GIVEN ENTRIES START
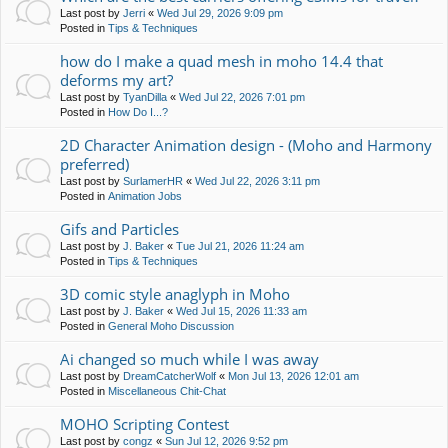
Last post by
Jerri
«
Wed Jul 29, 2026 9:09 pm
Posted in
Tips & Techniques
how do I make a quad mesh in moho 14.4 that
deforms my art?
Last post by
TyanDilla
«
Wed Jul 22, 2026 7:01 pm
Posted in
How Do I...?
2D Character Animation design - (Moho and Harmony
preferred)
Last post by
SurlamerHR
«
Wed Jul 22, 2026 3:11 pm
Posted in
Animation Jobs
Gifs and Particles
Last post by
J. Baker
«
Tue Jul 21, 2026 11:24 am
Posted in
Tips & Techniques
3D comic style anaglyph in Moho
Last post by
J. Baker
«
Wed Jul 15, 2026 11:33 am
Posted in
General Moho Discussion
Ai changed so much while I was away
Last post by
DreamCatcherWolf
«
Mon Jul 13, 2026 12:01 am
Posted in
Miscellaneous Chit-Chat
MOHO Scripting Contest
Last post by
congz
«
Sun Jul 12, 2026 9:52 pm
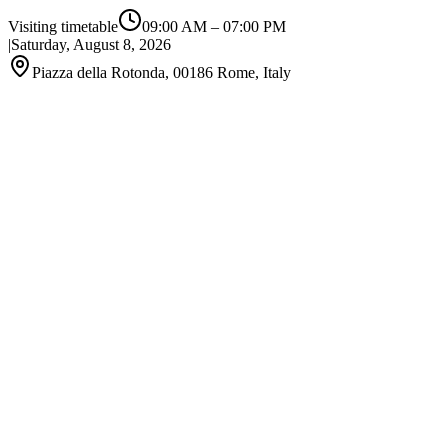
Visiting timetable
09:00 AM
–
07:00 PM
|
Saturday, August 8, 2026
Piazza della Rotonda, 00186 Rome, Italy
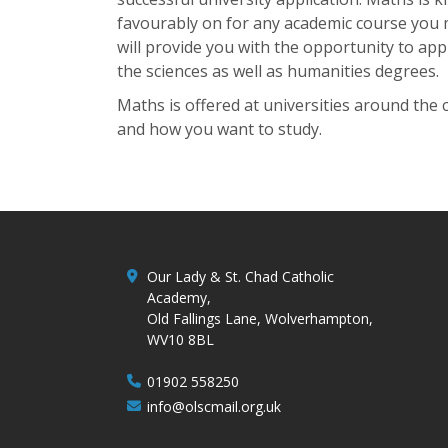
favourably on for any academic course you 
will provide you with the opportunity to ap
the sciences as well as humanities degrees.
Maths is offered at universities around the 
and how you want to study.
Our Lady & St. Chad Catholic
Academy,
Old Fallings Lane, Wolverhampton,
WV10 8BL
01902 558250
info@olscmail.org.uk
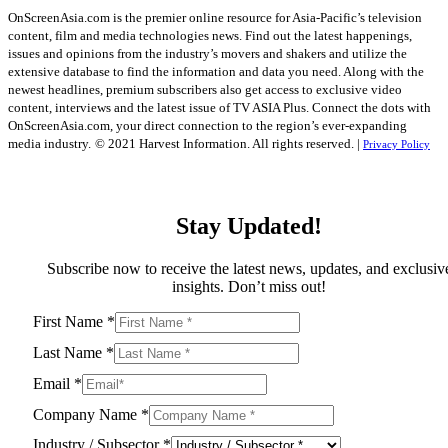
OnScreenAsia.com is the premier online resource for Asia-Pacific’s television
content, film and media technologies news. Find out the latest happenings,
issues and opinions from the industry’s movers and shakers and utilize the
extensive database to find the information and data you need. Along with the
newest headlines, premium subscribers also get access to exclusive video
content, interviews and the latest issue of TV ASIA Plus. Connect the dots with
OnScreenAsia.com, your direct connection to the region’s ever-expanding
media industry.
© 2021 Harvest Information. All rights reserved. |
Privacy Policy
Stay Updated!
Subscribe now to receive the latest news, updates, and exclusiv
insights. Don’t miss out!
First Name
*
Last Name
*
Email
*
Company Name
*
Industry / Subsector
*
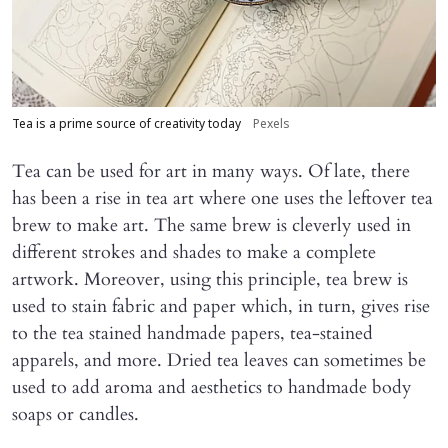
Tea is a prime source of creativity today
Pexels
Tea can be used for art in many ways. Of late, there
has been a rise in tea art where one uses the leftover tea
brew to make art. The same brew is cleverly used in
different strokes and shades to make a complete
artwork. Moreover, using this principle, tea brew is
used to stain fabric and paper which, in turn, gives rise
to the tea stained handmade papers, tea-stained
apparels, and more. Dried tea leaves can sometimes be
used to add aroma and aesthetics to handmade body
soaps or candles.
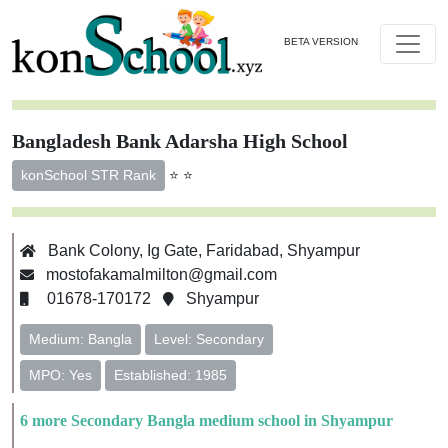
BETA VERSION
Bangladesh Bank Adarsha High School
⭐ ⭐
konSchool STR Rank
Bank Colony, Ig Gate, Faridabad, Shyampur
mostofakamalmilton@gmail.com
01678-170172
Shyampur
Medium: Bangla
Level: Secondary
MPO: Yes
Established: 1985
6 more Secondary Bangla medium school in Shyampur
GIVEN ENTRIES END
Keep the pictures out and print all the records exactly as they are.

Last post by
Jerri
«
Wed Jul 29, 2026 9:09 pm
Posted in
Tips & Techniques
how do I make a quad mesh in moho 14.4 that
deforms my art?
Last post by
TyanDilla
«
Wed Jul 22, 2026 7:01 pm
Posted in
How Do I...?
2D Character Animation design - (Moho and Harmony
preferred)
Last post by
SurlamerHR
«
Wed Jul 22, 2026 3:11 pm
Posted in
Animation Jobs
Gifs and Particles
Last post by
J. Baker
«
Tue Jul 21, 2026 11:24 am
Posted in
Tips & Techniques
3D comic style anaglyph in Moho
Last post by
J. Baker
«
Wed Jul 15, 2026 11:33 am
Posted in
General Moho Discussion
Ai changed so much while I was away
Last post by
DreamCatcherWolf
«
Mon Jul 13, 2026 12:01 am
Posted in
Miscellaneous Chit-Chat
MOHO Scripting Contest
Last post by
congz
«
Sun Jul 12, 2026 9:52 pm
Visiting timetable
09:00 AM
–
07:00 PM
|
Saturday, August 8, 2026
Piazza della Rotonda, 00186 Rome, Italy
favourably on for any academic course you 
will provide you with the opportunity to ap
the sciences as well as humanities degrees.
Maths is offered at universities around the 
and how you want to study.
Our Lady & St. Chad Catholic
Academy,
Old Fallings Lane, Wolverhampton,
WV10 8BL
01902 558250
info@olscmail.org.uk
OnScreenAsia.com is the premier online resource for Asia-Pacific’s television
content, film and media technologies news. Find out the latest happenings,
issues and opinions from the industry’s movers and shakers and utilize the
extensive database to find the information and data you need. Along with the
newest headlines, premium subscribers also get access to exclusive video
content, interviews and the latest issue of TV ASIA Plus. Connect the dots with
OnScreenAsia.com, your direct connection to the region’s ever-expanding
media industry.
© 2021 Harvest Information. All rights reserved. |
Privacy Policy
Stay Updated!
Subscribe now to receive the latest news, updates, and exclusiv
insights. Don’t miss out!
First Name
*
Last Name
*
Email
*
Company Name
*
Industry / Subsector
*
Tea is a prime source of creativity today
Pexels
Tea can be used for art in many ways. Of late, there
has been a rise in tea art where one uses the leftover tea
brew to make art. The same brew is cleverly used in
different strokes and shades to make a complete
artwork. Moreover, using this principle, tea brew is
used to stain fabric and paper which, in turn, gives rise
to the tea stained handmade papers, tea-stained
apparels, and more. Dried tea leaves can sometimes be
used to add aroma and aesthetics to handmade body
soaps or candles.
BETA VERSION
Bangladesh Bank Adarsha High School
⭐ ⭐
konSchool STR Rank
Bank Colony, Ig Gate, Faridabad, Shyampur
mostofakamalmilton@gmail.com
01678-170172
Shyampur
Medium: Bangla
Level: Secondary
MPO: Yes
Established: 1985
6 more Secondary Bangla medium school in Shyampur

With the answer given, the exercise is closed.